[WHAT THE EXERCISE ASKS]
Word for word, reproduce every line of the data below.

[Extracted page text data]

###

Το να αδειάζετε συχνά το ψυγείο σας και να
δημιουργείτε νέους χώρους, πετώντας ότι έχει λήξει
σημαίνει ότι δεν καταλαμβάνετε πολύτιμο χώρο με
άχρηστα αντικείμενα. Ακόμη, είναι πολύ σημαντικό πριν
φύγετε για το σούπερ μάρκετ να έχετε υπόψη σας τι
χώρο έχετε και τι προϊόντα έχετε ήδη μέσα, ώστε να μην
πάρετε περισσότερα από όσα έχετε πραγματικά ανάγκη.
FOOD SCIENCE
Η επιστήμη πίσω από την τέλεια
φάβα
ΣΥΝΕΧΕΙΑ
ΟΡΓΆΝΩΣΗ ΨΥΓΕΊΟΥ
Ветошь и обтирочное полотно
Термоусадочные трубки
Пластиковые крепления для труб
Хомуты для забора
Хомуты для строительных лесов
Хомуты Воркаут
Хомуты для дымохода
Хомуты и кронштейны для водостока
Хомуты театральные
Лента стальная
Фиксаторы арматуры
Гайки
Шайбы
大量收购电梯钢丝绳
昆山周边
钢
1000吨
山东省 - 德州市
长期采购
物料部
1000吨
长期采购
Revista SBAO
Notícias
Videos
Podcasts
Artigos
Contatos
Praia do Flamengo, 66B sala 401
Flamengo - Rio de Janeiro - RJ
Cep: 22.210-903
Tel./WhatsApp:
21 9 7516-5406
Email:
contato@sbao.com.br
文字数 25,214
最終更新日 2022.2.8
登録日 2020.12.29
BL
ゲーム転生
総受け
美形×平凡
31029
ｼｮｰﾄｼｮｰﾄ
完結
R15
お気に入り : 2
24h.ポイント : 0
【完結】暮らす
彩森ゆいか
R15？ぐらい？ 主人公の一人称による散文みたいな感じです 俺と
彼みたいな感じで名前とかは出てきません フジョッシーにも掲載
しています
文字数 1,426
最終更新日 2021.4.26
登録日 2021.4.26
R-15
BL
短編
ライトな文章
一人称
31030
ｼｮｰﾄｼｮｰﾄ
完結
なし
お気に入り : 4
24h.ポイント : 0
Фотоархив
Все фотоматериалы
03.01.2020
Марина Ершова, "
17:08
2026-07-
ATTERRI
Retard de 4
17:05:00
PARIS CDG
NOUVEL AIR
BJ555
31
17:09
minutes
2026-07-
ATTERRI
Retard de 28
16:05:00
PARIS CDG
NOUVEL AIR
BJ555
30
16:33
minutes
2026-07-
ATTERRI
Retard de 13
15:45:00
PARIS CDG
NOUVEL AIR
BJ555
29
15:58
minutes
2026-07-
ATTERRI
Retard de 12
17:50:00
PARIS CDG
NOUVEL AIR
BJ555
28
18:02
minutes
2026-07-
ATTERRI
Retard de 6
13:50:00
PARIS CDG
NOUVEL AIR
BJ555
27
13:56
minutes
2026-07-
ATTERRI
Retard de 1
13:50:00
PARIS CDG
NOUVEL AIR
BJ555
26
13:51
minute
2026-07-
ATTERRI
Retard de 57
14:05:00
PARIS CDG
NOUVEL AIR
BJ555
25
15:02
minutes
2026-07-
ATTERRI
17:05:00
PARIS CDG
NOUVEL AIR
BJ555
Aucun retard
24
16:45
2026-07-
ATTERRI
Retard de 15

###

[EXERCISE RESPONSE]
Το να αδειάζετε συχνά το ψυγείο σας και να
δημιουργείτε νέους χώρους, πετώντας ότι έχει λήξει
σημαίνει ότι δεν καταλαμβάνετε πολύτιμο χώρο με
άχρηστα αντικείμενα. Ακόμη, είναι πολύ σημαντικό πριν
φύγετε για το σούπερ μάρκετ να έχετε υπόψη σας τι
χώρο έχετε και τι προϊόντα έχετε ήδη μέσα, ώστε να μην
πάρετε περισσότερα από όσα έχετε πραγματικά ανάγκη.
FOOD SCIENCE
Η επιστήμη πίσω από την τέλεια
φάβα
ΣΥΝΕΧΕΙΑ
ΟΡΓΆΝΩΣΗ ΨΥΓΕΊΟΥ
Ветошь и обтирочное полотно
Термоусадочные трубки
Пластиковые крепления для труб
Хомуты для забора
Хомуты для строительных лесов
Хомуты Воркаут
Хомуты для дымохода
Хомуты и кронштейны для водостока
Хомуты театральные
Лента стальная
Фиксаторы арматуры
Гайки
Шайбы
大量收购电梯钢丝绳
昆山周边
钢
1000吨
山东省 - 德州市
长期采购
物料部
1000吨
长期采购
Revista SBAO
Notícias
Videos
Podcasts
Artigos
Contatos
Praia do Flamengo, 66B sala 401
Flamengo - Rio de Janeiro - RJ
Cep: 22.210-903
Tel./WhatsApp:
21 9 7516-5406
Email:
contato@sbao.com.br
文字数 25,214
最終更新日 2022.2.8
登録日 2020.12.29
BL
ゲーム転生
総受け
美形×平凡
31029
ｼｮｰﾄｼｮｰﾄ
完結
R15
お気に入り : 2
24h.ポイント : 0
【完結】暮らす
彩森ゆいか
R15？ぐらい？ 主人公の一人称による散文みたいな感じです 俺と
彼みたいな感じで名前とかは出てきません フジョッシーにも掲載
しています
文字数 1,426
最終更新日 2021.4.26
登録日 2021.4.26
R-15
BL
短編
ライトな文章
一人称
31030
ｼｮｰﾄｼｮｰﾄ
完結
なし
お気に入り : 4
24h.ポイント : 0
Фотоархив
Все фотоматериалы
03.01.2020
Марина Ершова, "
17:08
2026-07-
ATTERRI
Retard de 4
17:05:00
PARIS CDG
NOUVEL AIR
BJ555
31
17:09
minutes
2026-07-
ATTERRI
Retard de 28
16:05:00
PARIS CDG
NOUVEL AIR
BJ555
30
16:33
minutes
2026-07-
ATTERRI
Retard de 13
15:45:00
PARIS CDG
NOUVEL AIR
BJ555
29
15:58
minutes
2026-07-
ATTERRI
Retard de 12
17:50:00
PARIS CDG
NOUVEL AIR
BJ555
28
18:02
minutes
2026-07-
ATTERRI
Retard de 6
13:50:00
PARIS CDG
NOUVEL AIR
BJ555
27
13:56
minutes
2026-07-
ATTERRI
Retard de 1
13:50:00
PARIS CDG
NOUVEL AIR
BJ555
26
13:51
minute
2026-07-
ATTERRI
Retard de 57
14:05:00
PARIS CDG
NOUVEL AIR
BJ555
25
15:02
minutes
2026-07-
ATTERRI
17:05:00
PARIS CDG
NOUVEL AIR
BJ555
Aucun retard
24
16:45
2026-07-
ATTERRI
Retard de 15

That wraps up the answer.